-- Prompt --
Read through the data and report every line in which the word "форма" occurs.

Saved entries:
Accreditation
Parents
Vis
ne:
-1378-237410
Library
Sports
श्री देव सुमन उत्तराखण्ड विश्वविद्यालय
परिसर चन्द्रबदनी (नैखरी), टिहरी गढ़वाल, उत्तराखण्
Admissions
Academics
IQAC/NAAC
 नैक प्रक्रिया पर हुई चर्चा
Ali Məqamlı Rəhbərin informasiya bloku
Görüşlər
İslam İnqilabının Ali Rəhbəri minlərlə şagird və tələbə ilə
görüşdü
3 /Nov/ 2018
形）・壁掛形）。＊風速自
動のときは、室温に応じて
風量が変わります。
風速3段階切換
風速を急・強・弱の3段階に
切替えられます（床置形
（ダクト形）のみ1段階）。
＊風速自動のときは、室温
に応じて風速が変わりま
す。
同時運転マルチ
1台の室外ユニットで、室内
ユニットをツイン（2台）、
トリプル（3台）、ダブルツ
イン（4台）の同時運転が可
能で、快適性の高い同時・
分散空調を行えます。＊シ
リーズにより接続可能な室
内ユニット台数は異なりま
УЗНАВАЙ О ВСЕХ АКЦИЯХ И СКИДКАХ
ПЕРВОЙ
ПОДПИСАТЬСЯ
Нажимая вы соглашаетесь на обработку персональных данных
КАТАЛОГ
---
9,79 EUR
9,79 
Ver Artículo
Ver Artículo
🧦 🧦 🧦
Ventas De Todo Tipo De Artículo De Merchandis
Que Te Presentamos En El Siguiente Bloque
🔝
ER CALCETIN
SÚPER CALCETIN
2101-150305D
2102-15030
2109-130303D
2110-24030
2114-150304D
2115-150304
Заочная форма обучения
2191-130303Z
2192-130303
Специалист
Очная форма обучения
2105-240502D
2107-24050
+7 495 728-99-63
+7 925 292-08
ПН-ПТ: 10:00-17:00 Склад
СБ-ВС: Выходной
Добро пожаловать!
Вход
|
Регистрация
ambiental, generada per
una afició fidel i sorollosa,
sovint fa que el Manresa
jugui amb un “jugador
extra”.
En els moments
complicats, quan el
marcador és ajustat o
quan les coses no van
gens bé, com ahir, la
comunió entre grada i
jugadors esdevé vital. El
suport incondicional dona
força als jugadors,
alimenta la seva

-- Reply to the exercise --
Заочная форма обучения
Очная форма обучения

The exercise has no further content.